What Does The Conversation Look Like?
Part of knowing how to talk with students about killings like Brown’s is a willingness on the part of educators to engage in a dialogue that might make them uncomfortable.
“It highlights one of the crises that schools are facing right now where we’re seeing the changing demographics of students in the classroom, and the teaching population remains overwhelmingly white,” says Audrey Watters, a former college teacher who now writes about education. “Many educators are unfortunately deeply uncomfortable, and perhaps even unwilling to address their white privilege, and have a hard time addressing the lived reality of their students.”
She concedes that talking to students about violence and racial issues is never easy.
“It can be really hard to create a safe space where you want people to feel comfortable,” Watters says. “One of the jobs of a teacher is to push students to think more critically, to challenge them to evaluate themselves and the world around them. But you don’t want to double the trauma.”
Brown’s death certainly isn’t the only time educators have had to confront questions from kids that speak to the intersection of race, class, law and justice.
Think back to the 2012 killing in Florida of Trayvon Martin by George Zimmerman, who was later acquitted in Martin’s death. Or the outrage later that same year over the murder of Jordan Davis, an unarmed black teenager who was shot and killed near a Florida gas station after an encounter in which the shooter, Michael Dunn, felt his life was threatened.
Davis’ death spurred more than a dozen teachers from across the country to organize and create a syllabus for helping “young people grapple with and address the messiness of the world around them.”
Melinda Anderson, a self-described “parent activist” and education writer, was among the group.

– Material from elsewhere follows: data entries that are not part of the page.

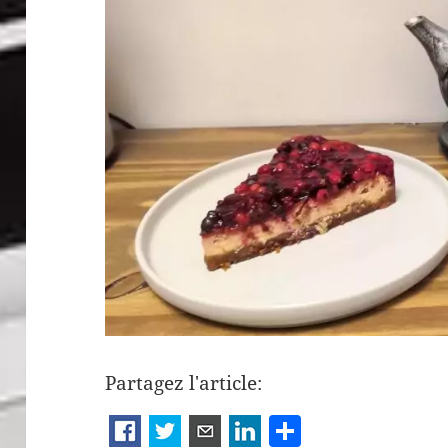
Partagez l'article:
P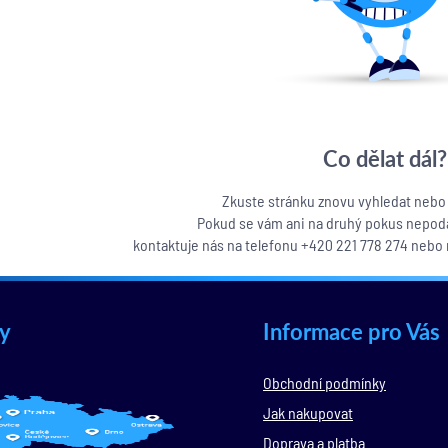
Co dělat dál?
Zkuste stránku znovu vyhledat nebo 
Pokud se vám ani na druhý pokus nepodaři
kontaktuje nás na telefonu +420 221 778 274 nebo
y
Informace pro Vás
Obchodní podmínky
Jak nakupovat
Doprava a platba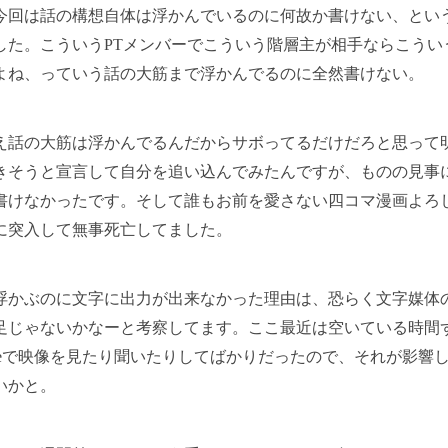
今回は話の構想自体は浮かんでいるのに何故か書けない、とい
した。こういうPTメンバーでこういう階層主が相手ならこうい
よね、っていう話の大筋まで浮かんでるのに全然書けない。
え話の大筋は浮かんでるんだからサボってるだけだろと思って
きそうと宣言して自分を追い込んでみたんですが、ものの見事
書けなかったです。そして誰もお前を愛さない四コマ漫画よろ
に突入して無事死亡してました。
浮かぶのに文字に出力が出来なかった理由は、恐らく文字媒体
足じゃないかなーと考察してます。ここ最近は空いている時間
Tubeで映像を見たり聞いたりしてばかりだったので、それが影響
いかと。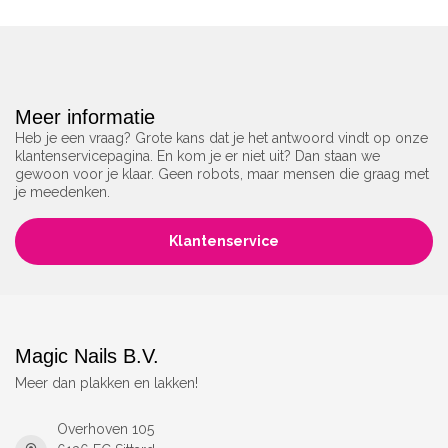
Meer informatie
Heb je een vraag? Grote kans dat je het antwoord vindt op onze
klantenservicepagina. En kom je er niet uit? Dan staan we
gewoon voor je klaar. Geen robots, maar mensen die graag met
je meedenken.
Klantenservice
Magic Nails B.V.
Meer dan plakken en lakken!
Overhoven 105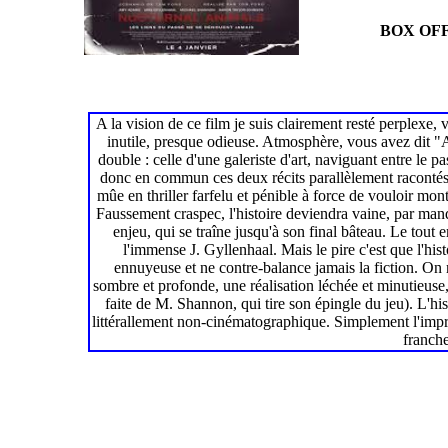
BOX OFF
A la vision de ce film je suis clairement resté perplexe, 
inutile, presque odieuse. Atmosphère, vous avez dit
double : celle d'une galeriste d'art, naviguant entre le p
donc en commun ces deux récits parallèlement racontés si 
mûe en thriller farfelu et pénible à force de vouloir mont
Faussement craspec, l'histoire deviendra vaine, par man
enjeu, qui se traîne jusqu'à son final bâteau. Le tout
l'immense J. Gyllenhaal. Mais le pire c'est que l'hist
ennuyeuse et ne contre-balance jamais la fiction. On 
sombre et profonde, une réalisation léchée et minutieuse
faite de M. Shannon, qui tire son épingle du jeu). L'h
littérallement non-cinématographique. Simplement l'impr
franche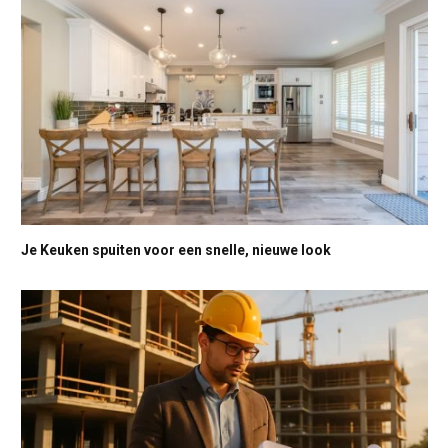
Je Keuken spuiten voor een snelle, nieuwe look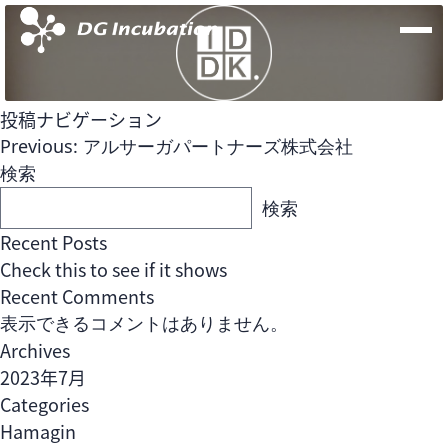
投稿ナビゲーション
Previous:
アルサーガパートナーズ株式会社
検索
検索
Recent Posts
Check this to see if it shows
Recent Comments
表示できるコメントはありません。
Archives
2023年7月
Fund
Team
Open Network Labファンド
Categories
Hamagin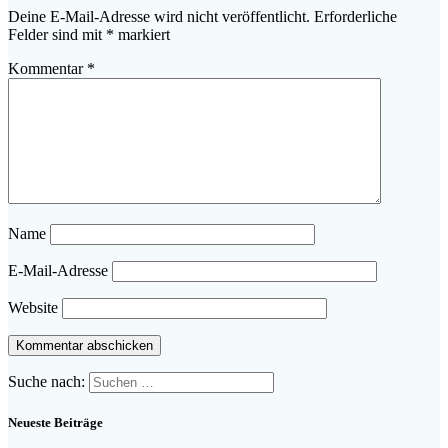
Deine E-Mail-Adresse wird nicht veröffentlicht.
Erforderliche
Felder sind mit
*
markiert
Kommentar
*
Name
E-Mail-Adresse
Website
Suche nach:
Neueste Beiträge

After Davis’ death, Anderson recalls, many teachers said they wanted to have meaningful conversations with students but didn’t know where to start.

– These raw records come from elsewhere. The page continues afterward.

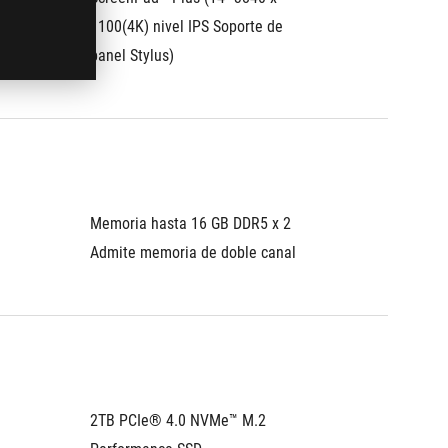
1100(4K) nivel IPS Soporte de 
panel Stylus)
Memoria hasta 16 GB DDR5 x 2
Admite memoria de doble canal
2TB PCIe® 4.0 NVMe™ M.2 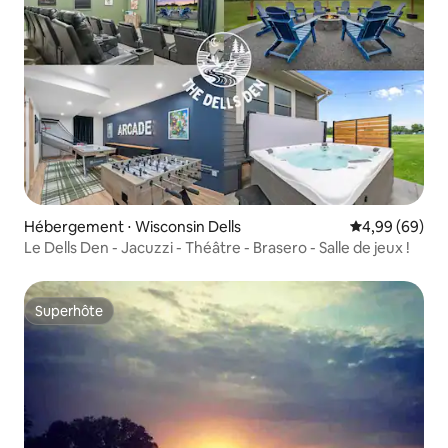
Hébergement ⋅ Wisconsin Dells
Évaluation mo
4,99 (69)
Le Dells Den - Jacuzzi - Théâtre - Brasero - Salle de jeux !
Superhôte
Superhôte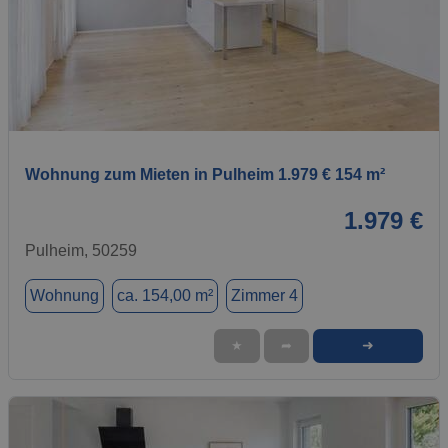
1 / 1
Wohnung zum Mieten in Pulheim 1.979 € 154 m²
1.979 €
Pulheim, 50259
Wohnung
ca. 154,00 m²
Zimmer 4
➜
★
➦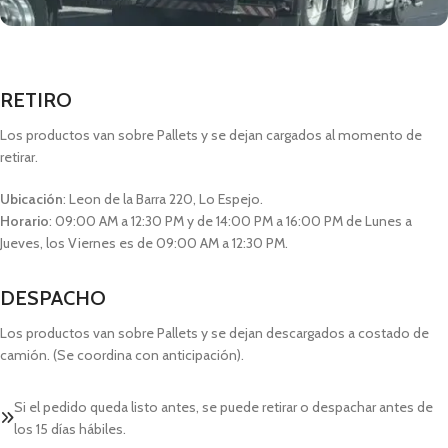
RETIRO
Los productos van sobre Pallets y se dejan cargados al momento de
retirar.
Ubicación
: Leon de la Barra 220, Lo Espejo.
Horario
: 09:00 AM a 12:30 PM y de 14:00 PM a 16:00 PM de Lunes a
Jueves, los Viernes es de 09:00 AM a 12:30 PM.
DESPACHO
Los productos van sobre Pallets y se dejan descargados a costado de
camión. (Se coordina con anticipación).
Si el pedido queda listo antes, se puede retirar o despachar antes de
los 15 días hábiles.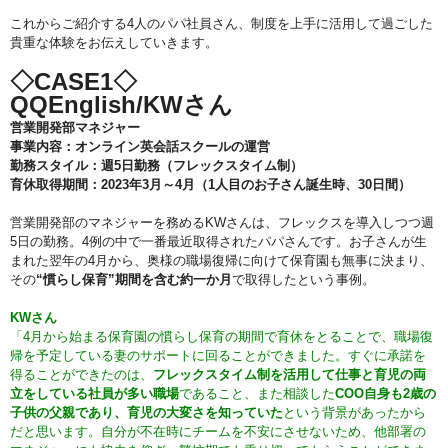
これからご紹介する4人のパパ社員さん、制度を上手に活用して過ごした
貴重な体験をお伝えしていきます。
◇CASE1◇
QQEnglish/KWさん
営業開発部マネジャー
事業内容：オンライン英会話スクールの運営
勤務スタイル：週5日勤務（フレックスタイム制）
育休取得期間：2023年3月～4月（1人目のお子さん誕生時、30日間）
営業開発部のマネジャーを務めるKWさんは、フレックスを導入しつつ週
5日の勤務。4例の中で一番最近取得されたパパさんです。お子さんが生
まれた翌年の4月から、奥様の職場復帰に向けて保育園も無事に決まり、
その
“慣らし保育”期間を含む約一か月
で取得したという事例。
KWさん
「4月から始まる保育園の慣らし保育の期間で育休をとることで、職場復
帰を予定している妻のサポートに回ることができました。すぐに承諾を
得ることができたのは、
フレックスタイム制を活用して仕事と育児の両
立をしている社員が多い職場
であること、また相談した
COO自身も2歳の
子供の父親であり、育児の大変さを知っていた
という背景があったから
だと思います。自分が不在時にチームを不安にさせないため、他部署の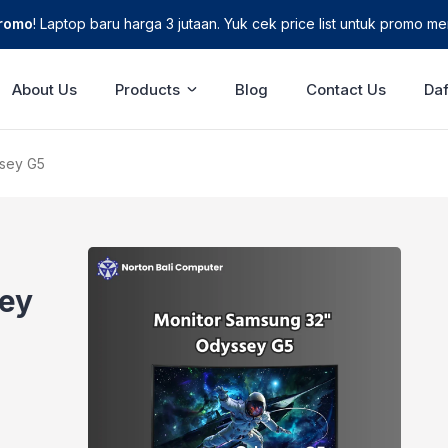
Promo
! Laptop baru harga 3 jutaan. Yuk cek price list untuk promo men
About Us
Products
Blog
Contact Us
Daf
sey G5
ey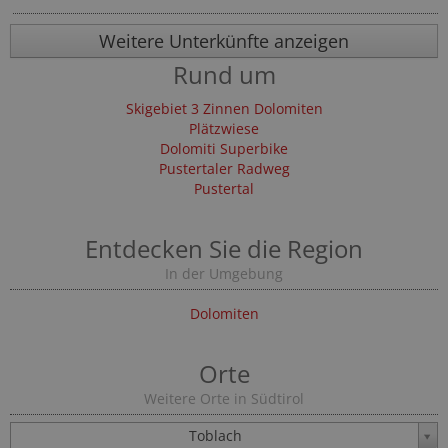
Weitere Unterkünfte anzeigen
Rund um
Skigebiet 3 Zinnen Dolomiten
Plätzwiese
Dolomiti Superbike
Pustertaler Radweg
Pustertal
Entdecken Sie die Region
In der Umgebung
Dolomiten
Orte
Weitere Orte in Südtirol
Toblach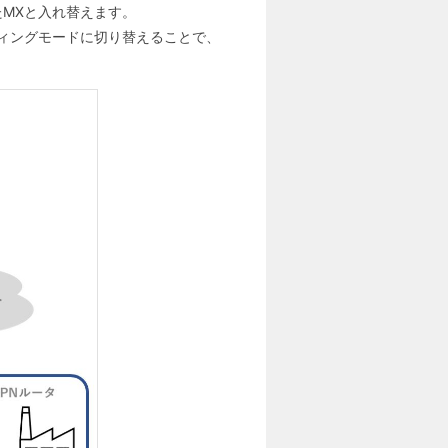
MXと入れ替えます。
ィングモードに切り替えることで、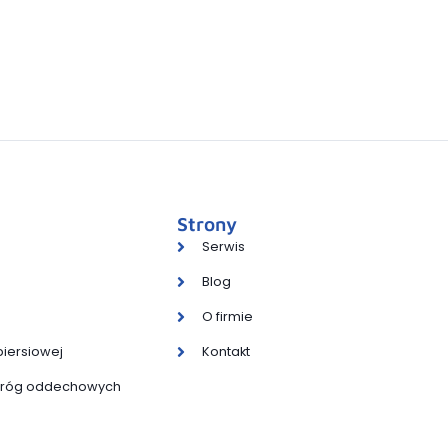
Strony
Serwis
Blog
O firmie
piersiowej
Kontakt
 dróg oddechowych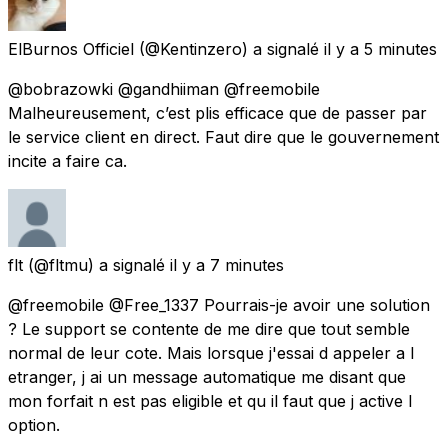
ElBurnos Officiel
(@Kentinzero) a signalé
il y a 5 minutes
@bobrazowki @gandhiiman @freemobile
Malheureusement, c’est plis efficace que de passer par
le service client en direct. Faut dire que le gouvernement
incite a faire ca.
flt
(@fltmu) a signalé
il y a 7 minutes
@freemobile @Free_1337 Pourrais-je avoir une solution
? Le support se contente de me dire que tout semble
normal de leur cote. Mais lorsque j'essai d appeler a l
etranger, j ai un message automatique me disant que
mon forfait n est pas eligible et qu il faut que j active l
option.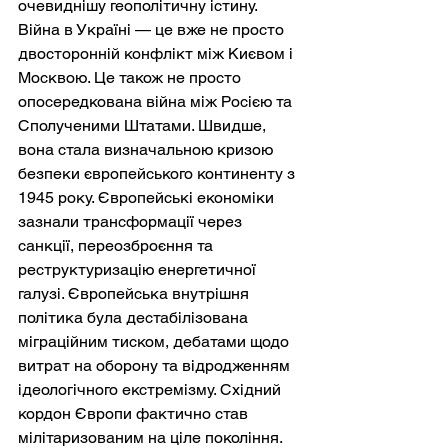
очевиднішу геополітичну істину. 
Війна в Україні — це вже не просто 
двосторонній конфлікт між Києвом і 
Москвою. Це також не просто 
опосередкована війна між Росією та 
Сполученими Штатами. Швидше, 
вона стала визначальною кризою 
безпеки європейського континенту з 
1945 року. Європейські економіки 
зазнали трансформації через 
санкції, переозброєння та 
реструктуризацію енергетичної 
галузі. Європейська внутрішня 
політика була дестабілізована 
міграційним тиском, дебатами щодо 
витрат на оборону та відродженням 
ідеологічного екстремізму. Східний 
кордон Європи фактично став 
мілітаризованим на ціле покоління.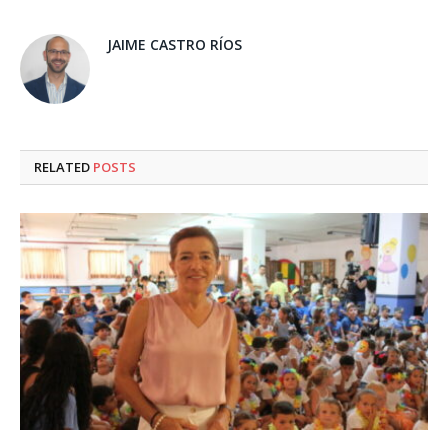
JAIME CASTRO RÍOS
RELATED
POSTS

“We said, let’s give them a resource. Let’s break down the resistance or the lack of information,” she says. “Students should have the opportunity to express and to wrestle with what they are seeing. Teachers have a responsibility to help kids find their own voice and to really empower them with strategies for changing this messed-up world we inhabit.”
Who’s In The Room?
One thing the curriculum suggests — which isn’t unique to Davis’ death — is that teachers should pay attention to who’s in the room, and tackle the conversation accordingly.
“If it is a predominately white classroom, please don’t use the minority student as the ‘expert informant’ whose job it is to ‘tell it like it is,’ ” they write. “That’s a whole lot of pressure to put on a kid. On the same note, if you teach in a school where students are mostly African-American (or students of color in general), share how you feel about it, how it makes you angry and sad. Then give them space to talk about it.”

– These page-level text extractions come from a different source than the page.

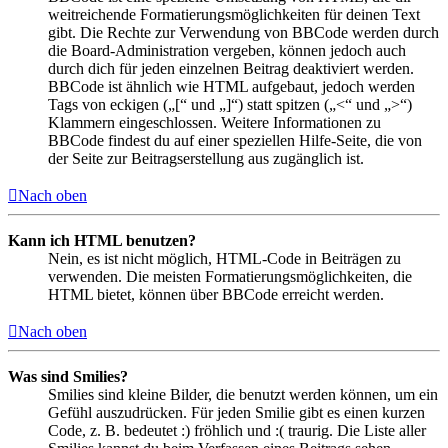
weitreichende Formatierungsmöglichkeiten für deinen Text
gibt. Die Rechte zur Verwendung von BBCode werden durch
die Board-Administration vergeben, können jedoch auch
durch dich für jeden einzelnen Beitrag deaktiviert werden.
BBCode ist ähnlich wie HTML aufgebaut, jedoch werden
Tags von eckigen („[“ und „]“) statt spitzen („<“ und „>“)
Klammern eingeschlossen. Weitere Informationen zu
BBCode findest du auf einer speziellen Hilfe-Seite, die von
der Seite zur Beitragserstellung aus zugänglich ist.
Nach oben
Kann ich HTML benutzen?
Nein, es ist nicht möglich, HTML-Code in Beiträgen zu
verwenden. Die meisten Formatierungsmöglichkeiten, die
HTML bietet, können über BBCode erreicht werden.
Nach oben
Was sind Smilies?
Smilies sind kleine Bilder, die benutzt werden können, um ein
Gefühl auszudrücken. Für jeden Smilie gibt es einen kurzen
Code, z. B. bedeutet :) fröhlich und :( traurig. Die Liste aller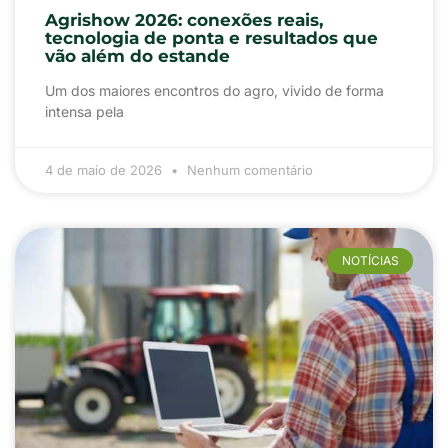
Agrishow 2026: conexões reais,
tecnologia de ponta e resultados que
vão além do estande
Um dos maiores encontros do agro, vivido de forma
intensa pela
4 de maio de 2026
Nenhum comentário
NOTÍCIAS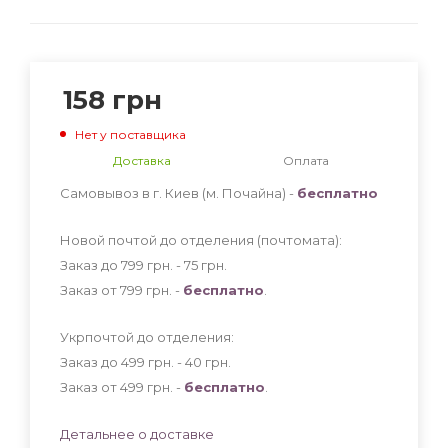
158
грн
Нет у поставщика
Доставка
Оплата
Самовывоз в г. Киев (м. Почайна) -
бесплатно
Новой почтой до отделения (почтомата):
Заказ до 799 грн. - 75
грн
.
Заказ от 799 грн. -
бесплатно
.
Укрпочтой до отделения:
Заказ до 499 грн. - 40
грн
.
Заказ от 499 грн. -
бесплатно
.
Детальнее о доставке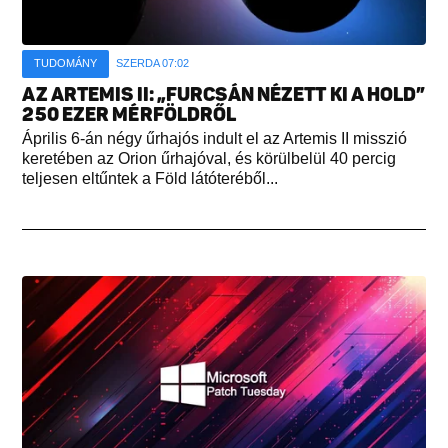
TUDOMÁNY
SZERDA 07:02
AZ ARTEMIS II: „FURCSÁN NÉZETT KI A HOLD”
250 EZER MÉRFÖLDRŐL
Április 6-án négy űrhajós indult el az Artemis II misszió
keretében az Orion űrhajóval, és körülbelül 40 percig
teljesen eltűntek a Föld látóteréből...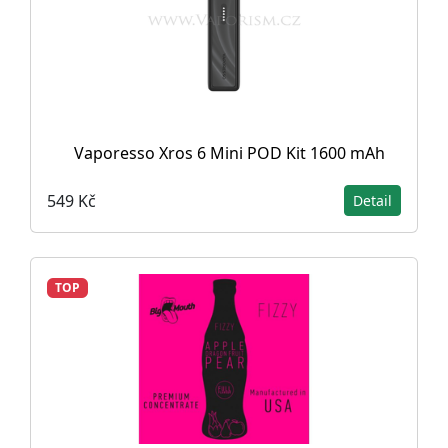
Vaporesso Xros 6 Mini POD Kit 1600 mAh
549 Kč
Detail
TOP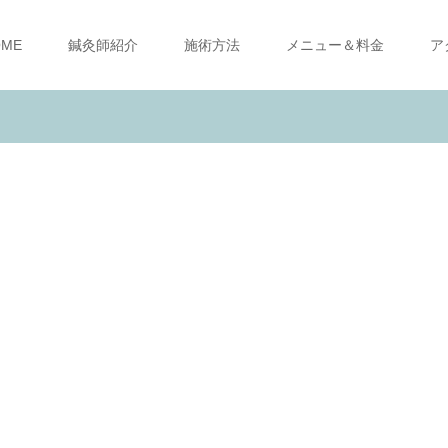
OME
鍼灸師紹介
施術方法
メニュー＆料金
ア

Anderson is a parent too, and she says she expects to hear her son’s teacher address Brown’s killing when school begins in less than two weeks.
“To me, one of his teachers can’t walk into his classroom with the lesson plan that was developed August 1 and not talk about Mike Brown in Ferguson,” she says.
Of course, that’s not always so easy. Teachers and schools at the start of the school year face all kinds of demands on the limited class time they have with students.
Erin Stevenson says even so, it’s a conversation that needs to happen.
“Ultimately, I care more that my students are informed, engaged, active citizens of the world,” she says. “If they don’t care to pay attention or don’t feel it affects them, then I haven’t done my job.”